Closed AndyYuan96 closed 3 years ago

AndyYuan96 commented 3 years ago

Hi, after reading the semi-supervised config file, I find for all semi-supervised method, you didn't use gt-aug augmentation method for labeled data, did you already do experiment and find gt-aug didn't give improvement in semi-supervised learning, or just for convenient。

bmankirLinker commented 3 years ago

@AndyYuan96 do you mean no augmentation applied to data fed to the teacher? Because the origin/student model looks like they get augmentation on labeled data.

AndyYuan96 commented 3 years ago

@AndyYuan96 do you mean no augmentation applied to data fed to the teacher? Because the origin/student model looks like they get augmentation on labeled data.

just no gt-aug augmentation, they apply other augmentation like rotation. As when data is little, gt-aug augmentation will give relatively high improvement compared with without gt-aug。

bmankirLinker commented 3 years ago

@AndyYuan96 there's also a hint here on what you're asking. Section S3.2 GT Sampling https://arxiv.org/pdf/2103.05346.pdf

We do not adopt the GT sampling data augmentation for all settings for fair comparisons. The reason is that it is unaffordable for the iterative self-training pipeline to use GT sampling data augmentation since it requires frequently generating a new GT database with updated pseudo labels, which produces a large computation cost (leveraging GT sampling for self-training takes more than 3× training time).

AndyYuan96 commented 3 years ago

@AndyYuan96 there's also a hint here on what you're asking. Section S3.2 GT Sampling https://arxiv.org/pdf/2103.05346.pdf

We do not adopt the GT sampling data augmentation for all settings for fair comparisons. The reason is that it is unaffordable for the iterative self-training pipeline to use GT sampling data augmentation since it requires frequently generating a new GT database with updated pseudo labels, which produces a large computation cost (leveraging GT sampling for self-training takes more than 3× training time).

I mean generate gt-aug using only labeled data.

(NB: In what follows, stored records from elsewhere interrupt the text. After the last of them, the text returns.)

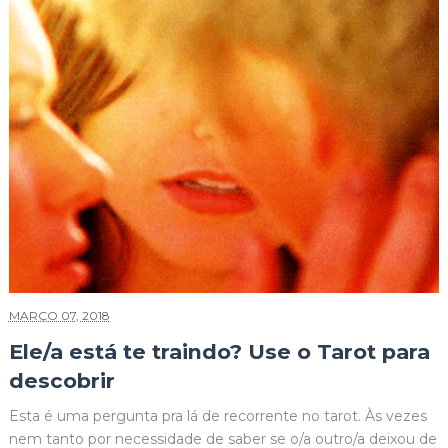
MARÇO 07, 2018
Ele/a está te traindo? Use o Tarot para
descobrir
Esta é uma pergunta pra lá de recorrente no tarot. Às vezes
nem tanto por necessidade de saber se o/a outro/a deixou de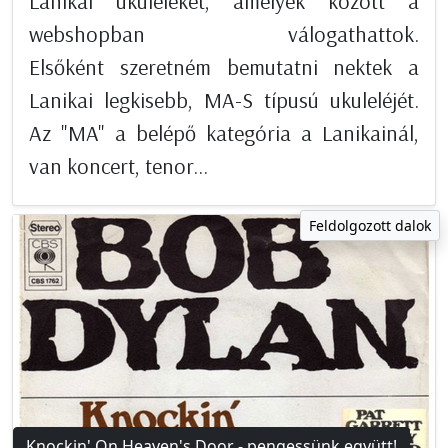
Lanikai ukuleléket, amelyek között a
webshopban válogathattok.
Elsőként szeretném bemutatni nektek a
Lanikai legkisebb, MA-S típusú ukuleléjét.
Az "MA" a belépő kategória a Lanikainál,
van koncert, tenor...
Feldolgozott dalok
Knockin' On Heaven's Door - pengessünk együtt!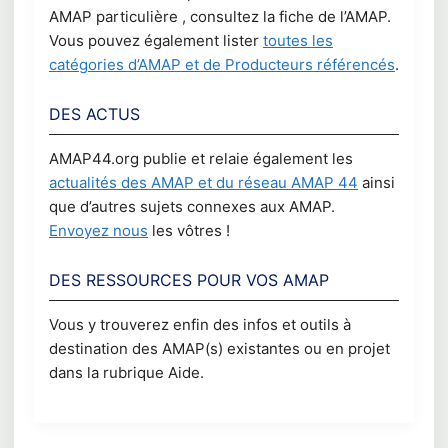
AMAP particulière , consultez la fiche de l’AMAP.
Vous pouvez également lister
toutes les
catégories d’AMAP et de Producteurs référencés
.
DES ACTUS
AMAP44.org publie et relaie également les
actualités des AMAP et du réseau AMAP 44
ainsi
que d’autres sujets connexes aux AMAP.
Envoyez nous
les vôtres !
DES RESSOURCES POUR VOS AMAP
Vous y trouverez enfin des infos et outils à
destination des AMAP(s) existantes ou en projet
dans la rubrique Aide.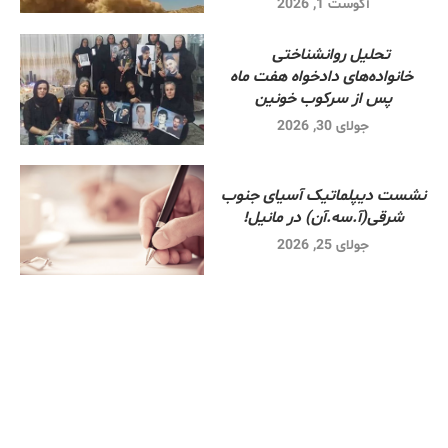
آگوست 1, 2026
تحلیل روانشناختی
خانواده‌های دادخواه هفت ماه
پس از سرکوب خونین
جولای 30, 2026
نشست دیپلماتیک آسیای جنوب
شرقی‌(آ.سه.آن) در مانیل!
جولای 25, 2026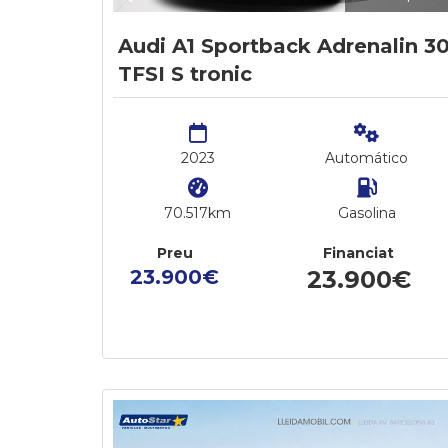
Audi A1 Sportback Adrenalin 3
TFSI S tronic
2023
Automático
70.517km
Gasolina
Preu
Financiat
23.900€
23.900€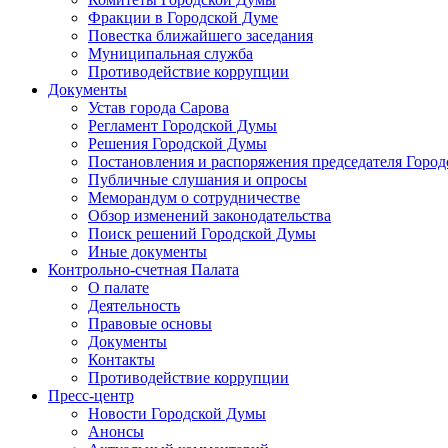
Фракции в Городской Думе
Повестка ближайшего заседания
Муниципальная служба
Противодействие коррупции
Документы
Устав города Сарова
Регламент Городской Думы
Решения Городской Думы
Постановления и распоряжения председателя Горо
Публичные слушания и опросы
Меморандум о сотрудничестве
Обзор изменений законодательства
Поиск решений Городской Думы
Иные документы
Контрольно-счетная Палата
О палате
Деятельность
Правовые основы
Документы
Контакты
Противодействие коррупции
Пресс-центр
Новости Городской Думы
Анонсы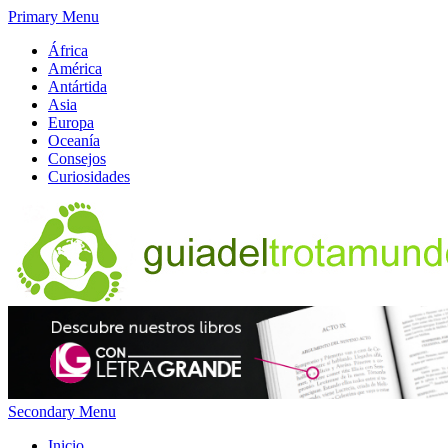
Primary Menu
África
América
Antártida
Asia
Europa
Oceanía
Consejos
Curiosidades
Secondary Menu
Inicio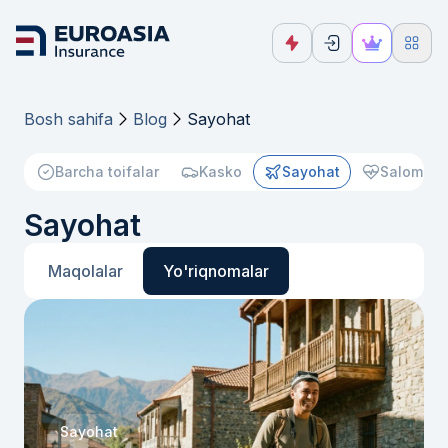
Bosh sahifa
Blog
Sayohat
Barcha toifalar
Kasko
Sayohat
Salomatli
Sayohat
Maqolalar
Yo'riqnomalar
Sayohat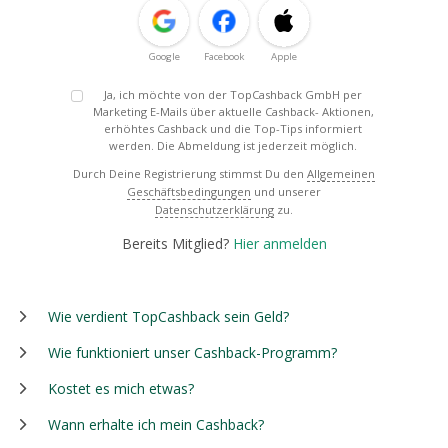
Google
Facebook
Apple
Ja, ich möchte von der TopCashback GmbH per
Marketing E-Mails über aktuelle Cashback- Aktionen,
erhöhtes Cashback und die Top-Tips informiert
werden. Die Abmeldung ist jederzeit möglich.
Durch Deine Registrierung stimmst Du den
Allgemeinen
Geschäftsbedingungen
und unserer
Datenschutzerklärung
zu.
Bereits Mitglied?
Hier anmelden
Wie verdient TopCashback sein Geld?
Wie funktioniert unser Cashback-Programm?
Kostet es mich etwas?
Wann erhalte ich mein Cashback?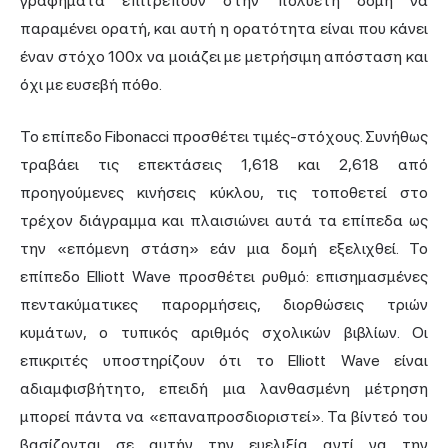
γραφήματα επιτρέπουν στην πολυετή δομή να
παραμένει ορατή, και αυτή η ορατότητα είναι που κάνει
έναν στόχο 100x να μοιάζει με μετρήσιμη απόσταση και
όχι με ευσεβή πόθο.
Το επίπεδο Fibonacci προσθέτει τιμές-στόχους. Συνήθως
τραβάει τις επεκτάσεις 1,618 και 2,618 από
προηγούμενες κινήσεις κύκλου, τις τοποθετεί στο
τρέχον διάγραμμα και πλαισιώνει αυτά τα επίπεδα ως
την «επόμενη στάση» εάν μια δομή εξελιχθεί. Το
επίπεδο Elliott Wave προσθέτει ρυθμό: επισημασμένες
πεντακύματικες παρορμήσεις, διορθώσεις τριών
κυμάτων, ο τυπικός αριθμός σχολικών βιβλίων. Οι
επικριτές υποστηρίζουν ότι το Elliott Wave είναι
αδιαμφισβήτητο, επειδή μια λανθασμένη μέτρηση
μπορεί πάντα να «επαναπροσδιοριστεί». Τα βίντεό του
βασίζονται σε αυτήν την ευελιξία αντί να την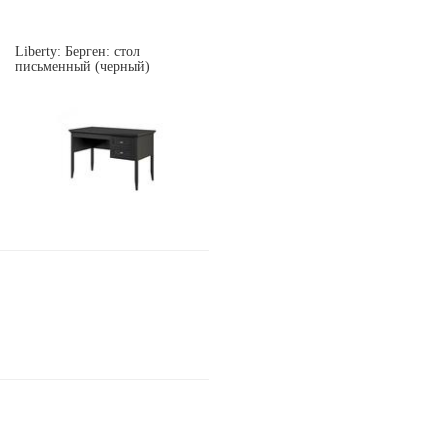
Liberty: Берген: стол
письменный (черный)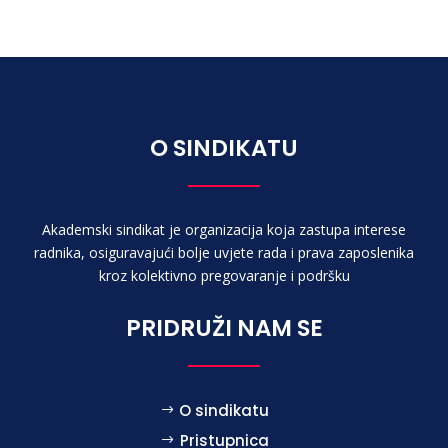
O SINDIKATU
Akademski sindikat je organizacija koja zastupa interese
radnika, osiguravajući bolje uvjete rada i prava zaposlenika
kroz kolektivno pregovaranje i podršku
PRIDRUŽI NAM SE
O sindikatu
Pristupnica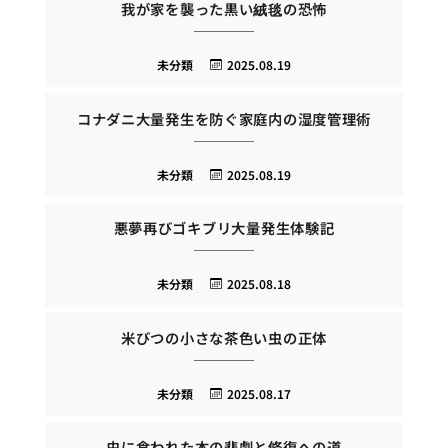
我が家を襲った黒い絨毯の恐怖
未分類
2025.08.19
コナダニ大量発生を防ぐ家庭内の湿度管理術
未分類
2025.08.19
悪夢再びゴキブリ大量発生体験記
未分類
2025.08.18
米びつの小さな茶色い虫の正体
未分類
2025.08.17
虫に食われた本の悲劇と修復への道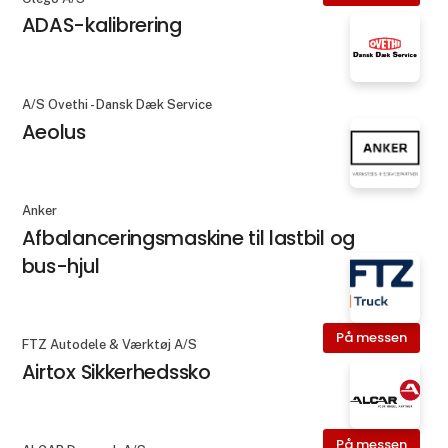
ADAS-kalibrering
A/S Ovethi - Dansk Dæk Service
Aeolus
Anker
Afbalanceringsmaskine til lastbil og
bus-hjul
På messen
FTZ Autodele & Værktøj A/S
Airtox Sikkerhedssko
På messen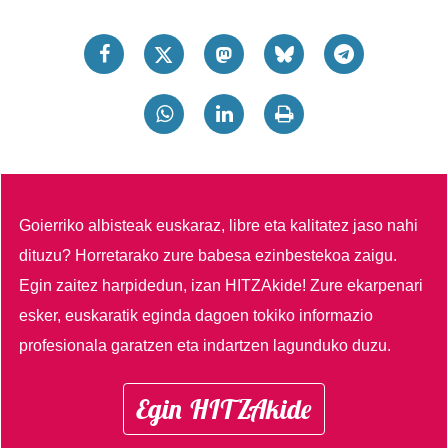
Goierriko albisteak euskaraz, libre eta kalitatez jaso nahi
dituzu?
Horretarako zure babesa ezinbestekoa zaigu.
Egin zaitez harpidedun, izan HITZAkide!
Zure ekarpenari
esker, euskaratik eginda dagoen tokiko informazio
profesionala garatzen eta indartzen lagunduko duzu.
Egin HITZAkide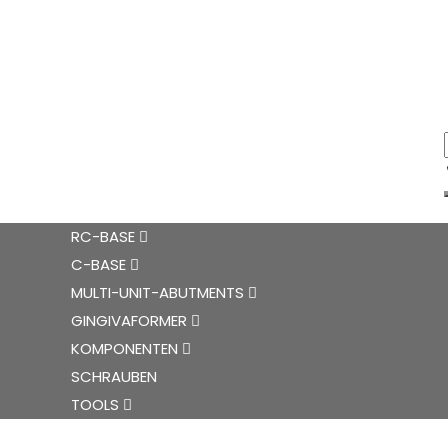
RC-BASE
C-BASE
MULTI-UNIT-ABUTMENTS
GINGIVAFORMER
KOMPONENTEN
SCHRAUBEN
TOOLS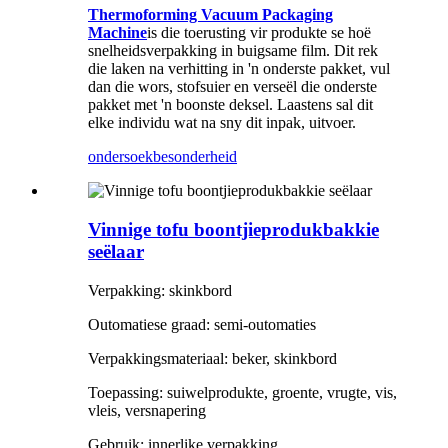
Thermoforming Vacuum Packaging
Machine
is die toerusting vir produkte se hoë
snelheidsverpakking in buigsame film. Dit rek
die laken na verhitting in 'n onderste pakket, vul
dan die wors, stofsuier en verseël die onderste
pakket met 'n boonste deksel. Laastens sal dit
elke individu wat na sny dit inpak, uitvoer.
ondersoek
besonderheid
Vinnige tofu boontjieprodukbakkie
seëlaar
Verpakking: skinkbord
Outomatiese graad: semi-outomaties
Verpakkingsmateriaal: beker, skinkbord
Toepassing: suiwelprodukte, groente, vrugte, vis,
vleis, versnapering
Gebruik: innerlike verpakking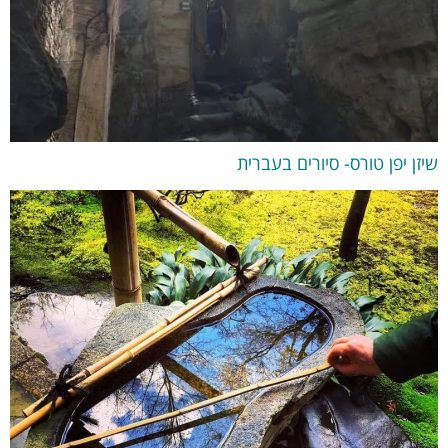
שיזן יפן טורס- סיורים בעברית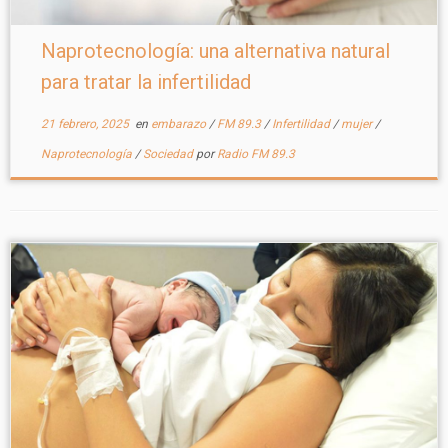
Naprotecnología: una alternativa natural
para tratar la infertilidad
21 febrero, 2025
en
embarazo
/
FM 89.3
/
Infertilidad
/
mujer
/
Naprotecnología
/
Sociedad
por
Radio FM 89.3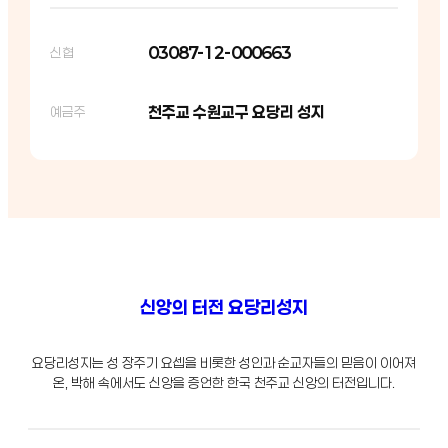
03087-12-000663
신협
천주교 수원교구 요당리 성지
예금주
신앙의 터전 요당리성지
요당리성지는 성 장주기 요셉을 비롯한 성인과 순교자들의 믿음이 이어져
온, 박해 속에서도 신앙을 증언한 한국 천주교 신앙의 터전입니다.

bmankirLinker commented 3 years ago

@AndyYuan96 there's also a hint here on what you're asking. Section S3.2 GT Sampling https://arxiv.org/pdf/2103.05346.pdf

We do not adopt the GT sampling data augmentation for all settings for fair comparisons. The reason is that it is unaffordable for the iterative self-training pipeline to use GT sampling data augmentation since it requires frequently generating a new GT database with updated pseudo labels, which produces a large computation cost (leveraging GT sampling for self-training takes more than 3× training time).

I mean generate gt-aug using only labeled data.

It looks like gt-aug is applied only on the origin/pre-trained model.